Guest Pondlife Posted August 9, 2011 Report Posted August 9, 2011 Not that surprised by that. Finally, ZTE says it has “over 30″ new smartphone models lined up for release during the rest of 2011 That on the other hand is more surprising. Be shocked if they do launch that many
Guest deksman2 Posted August 9, 2011 Report Posted August 9, 2011 (edited) Good for them. I would mention 4 points in regards to their future products: 1. Improve build quality (while mine and numerous other Blades are fine and quite durable, numerous shipped with poor quality which translated into failures, etc.), 2. Keep the prices low (especially if you will be selling older generation hardware), 3. Don't fall behind the curve with the hardware too much and expect to sell it as something 'new' (there's a limit to how much you can price outdated hardware), 4. Release proper coding so we can enable true HW acceleration on the phones (speaking in terms of the 2D, UI, browsing, scrolling, etc.), or do it yourselves. Edited August 9, 2011 by deksman2
Guest domerator Posted August 9, 2011 Report Posted August 9, 2011 Good for them. I would mention 4 points in regards to their future products: 1. Improve build quality (while mine and numerous other Blades are fine and quite durable, numerous shipped with poor quality which translated into failures, etc.), 2. Keep the prices low (especially if you will be selling older generation hardware), 3. Don't fall behind the curve with the hardware too much and expect to sell it as something 'new' (there's a limit to how much you can price outdated hardware), 4. Release proper coding so we can enable true HW acceleration on the phones (speaking in terms of the 2D, UI, browsing, scrolling, etc.), or do it yourselves.

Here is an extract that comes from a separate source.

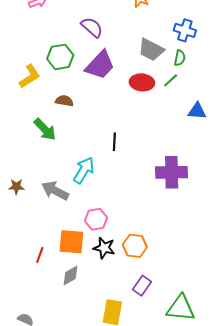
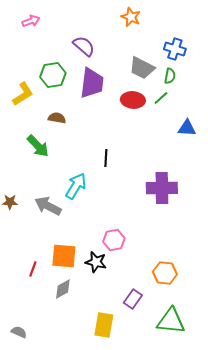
purple trapezoid: (100, 65) -> (92, 83), turned -36
pink hexagon: (96, 219) -> (114, 240), moved
orange hexagon: (135, 246) -> (165, 273), moved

Absolutely +1
Guest cgk Posted August 9, 2011 Report Posted August 9, 2011 Good for them. I would mention 4 points in regards to their future products: 1. Improve build quality (while mine and numerous other Blades are fine and quite durable, numerous shipped with poor quality which translated into failures, etc.), 2. Keep the prices low (especially if you will be selling older generation hardware), 3. Don't fall behind the curve with the hardware too much and expect to sell it as something 'new' (there's a limit to how much you can price outdated hardware), 4. Release proper coding so we can enable true HW acceleration on the phones (speaking in terms of the 2D, UI, browsing, scrolling, etc.), or do it yourselves. how realistic are some of those for a company that is clearly high volume, low margins? Sure ZTE could increase QC in their factories but that increases costs and in turn increases prices?

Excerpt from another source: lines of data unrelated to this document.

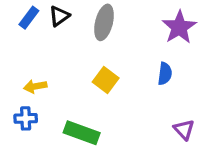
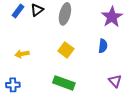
blue cross: (26, 118) -> (13, 85), moved
green rectangle: (82, 133) -> (64, 83), moved

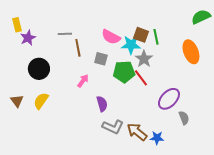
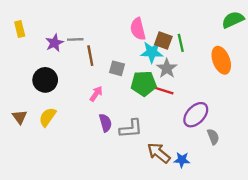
pink semicircle: (111, 37) -> (138, 29), moved, turned 48
purple star: (28, 38) -> (54, 43), moved
red line: (141, 78) -> (163, 90), turned -36
purple semicircle: (102, 104) -> (105, 123), moved
gray L-shape: (113, 127) -> (131, 129), moved, turned -30

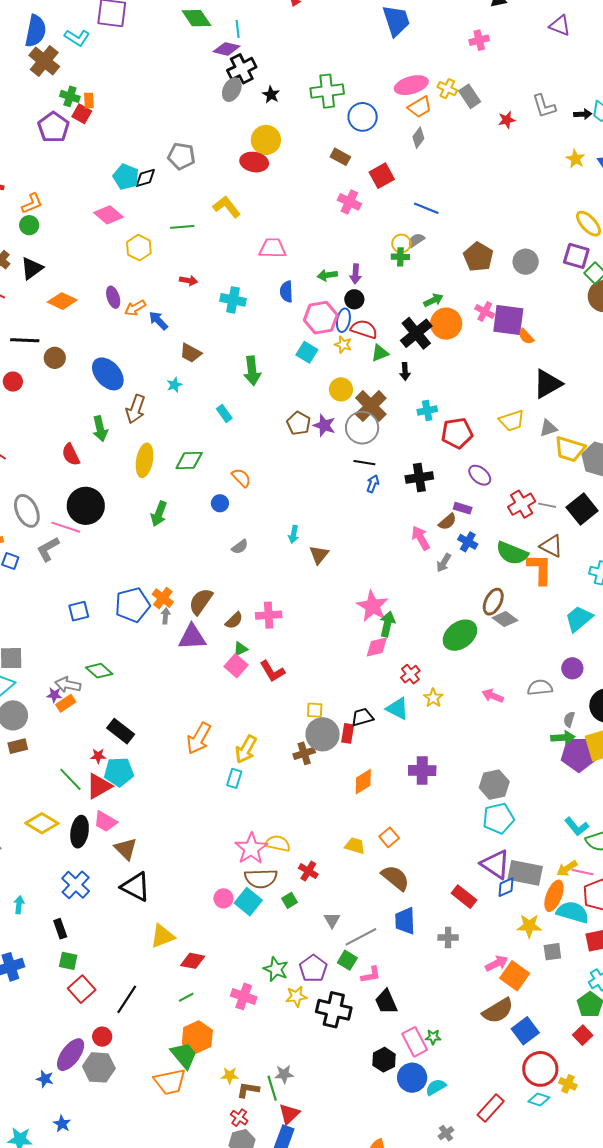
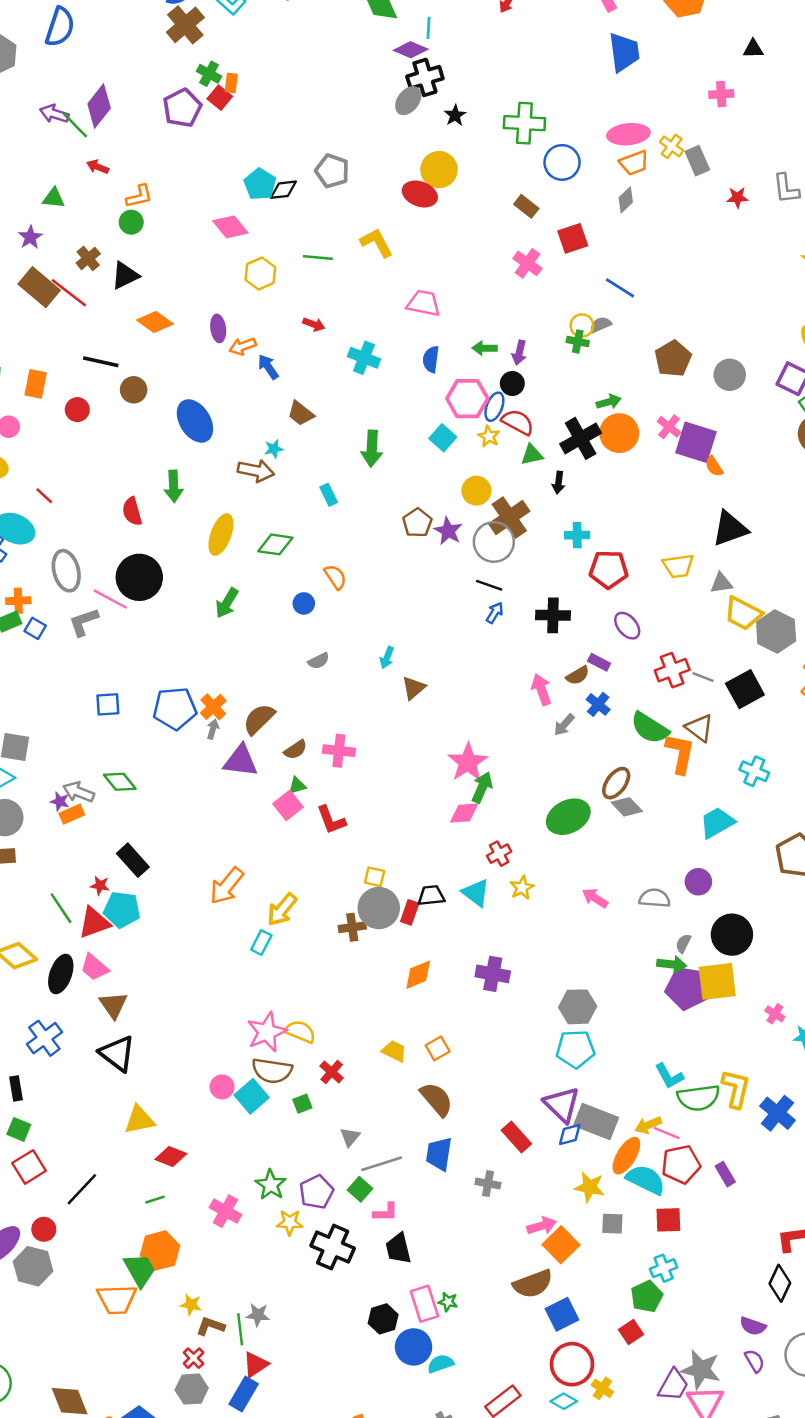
brown arrow: (136, 409) -> (256, 471), moved, turned -108

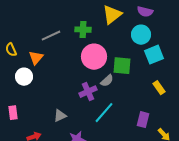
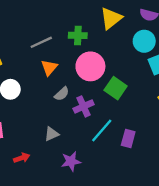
orange triangle: (36, 58) -> (49, 68), moved
green square: (122, 66) -> (116, 88), moved, turned 30
gray semicircle: (107, 81) -> (62, 94), moved
purple rectangle: (143, 120) -> (128, 138), moved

Guest t0mm13b Posted August 9, 2011 Report Posted August 9, 2011 Good for them. I would mention 4 points in regards to their future products: 1. Improve build quality (while mine and numerous other Blades are fine and quite durable, numerous shipped with poor quality which translated into failures, etc.), 2. Keep the prices low (especially if you will be selling older generation hardware), 3. Don't fall behind the curve with the hardware too much and expect to sell it as something 'new' (there's a limit to how much you can price outdated hardware), 4. Release proper coding so we can enable true HW acceleration on the phones (speaking in terms of the 2D, UI, browsing, scrolling, etc.), or do it yourselves. The last one number 4... that's a "impossible mission" - just look at what they did to the code - ripped out CAF's code base, severely made a hotch-potch of it and made it difficult to get the bare-bones working in place due to dependencies on other board references. Seriously though, am in agreement, they need to sit down and polish up their coding efforts as far as kernel source is concerned. (I seriously dread the upcoming .35 sources...)
Guest Phoenix Silver Posted August 9, 2011 Report Posted August 9, 2011 Zte source code is really the worst i have seen. I hope the 35 kernel will be better.